日本地球惑星科学連合2024年大会

講演情報

[E] ポスター発表

セッション記号 H (地球人間圏科学) » H-TT 計測技術・研究手法

[H-TT15] Geographic Information Systems and Cartography

2024年5月29日(水) 17:15 〜 18:45 ポスター会場 (幕張メッセ国際展示場 6ホール)

コンビーナ:小口 高(東京大学空間情報科学研究センター)、Liou Yuei-An(National Central University)、王 汝慈(千葉大学環境リモートセンシング研究センター)、田中 雅大(東京大学大学院総合文化研究科)

17:15 〜 18:45

[HTT15-P02] Assessment of Earthquake-Induced Landslide Risks in the Greater Tokyo Area, Japan, Using Transfer Learning

*叶 宸佐1、唐 玉亭2小口 高3 (1.東京大学大学院 新領域創成科学研究科 自然環境学専攻、2.東京大学大学院 新領域創成科学研究科 複雑理工学専攻、3.東京大学空間情報科学研究センター)

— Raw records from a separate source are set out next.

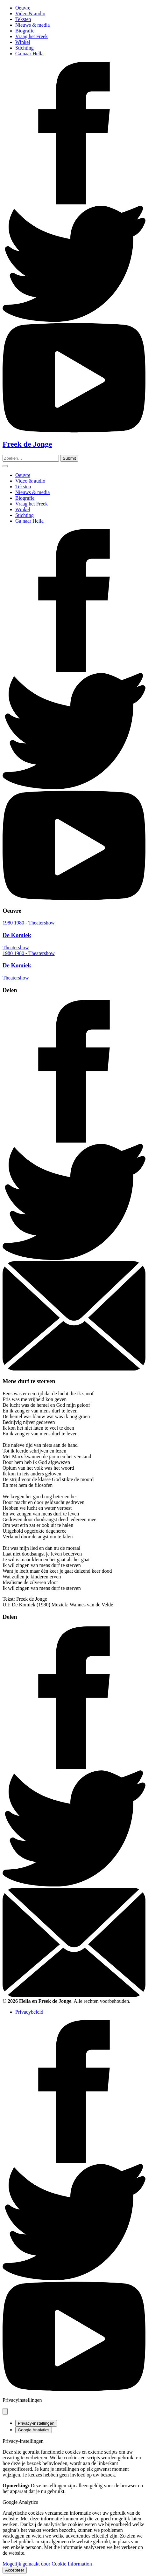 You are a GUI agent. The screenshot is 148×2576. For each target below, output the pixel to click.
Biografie (24, 30)
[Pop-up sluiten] (5, 2411)
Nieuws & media (32, 25)
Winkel (22, 42)
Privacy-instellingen (36, 2423)
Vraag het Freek (31, 36)
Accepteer (14, 2570)
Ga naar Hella (29, 53)
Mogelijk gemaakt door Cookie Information (47, 2563)
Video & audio (30, 13)
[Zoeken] (69, 458)
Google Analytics (33, 2430)
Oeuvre (22, 7)
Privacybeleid (29, 2012)
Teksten (23, 19)
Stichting (24, 48)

キーワード:地震誘発型斜面崩壊と地すべりリスク評価、転移学習、地震斜面崩壊と地すべり感受性、地理情報システム

This study proposes an innovative approach for predicting earthquake-induced landslides in the Greater Tokyo Area, utilizing advanced transfer learning techniques. Given the area’s vulnerability to seismic activities, the research aims to enhance landslide predictive models using rich datasets from significant earthquakes. The methodology centers on a pre-trained Multilayer Perceptron (MLP) model, initially developed with extensive data from the Nepal earthquake in April 2015. This model is notable for its high accuracy and robust performance. To validate the effectiveness of this approach, the study employs landslide data from the 2008 Wenchuan earthquake in China and compares it with the Nepal earthquake data. By creating a seismic landslide susceptibility dataset for both earthquakes, the research adapts the well-trained MLP model to the unique environmental and seismic conditions of the Greater Tokyo Area using transfer learning principles. The outcome is a predictive framework specifically tailored for the area, aiming to enhance the identification of areas at high risk of seismic landslides and support targeted disaster prevention and mitigation strategies.
This research demonstrates the potential of transfer learning in bridging data gaps and adapting models across regions with diverse seismic histories. It offers a scalable and efficient solution for assessing landslide risks in earthquake-prone areas, particularly relevant to risk management. The validation process illustrates that transfer learning can significantly streamline model training, maintaining a minimal decrease in accuracy compared to building models from scratch. This highlights the adaptability of transfer learning in geoscience and its promising application in global disaster risk management frameworks.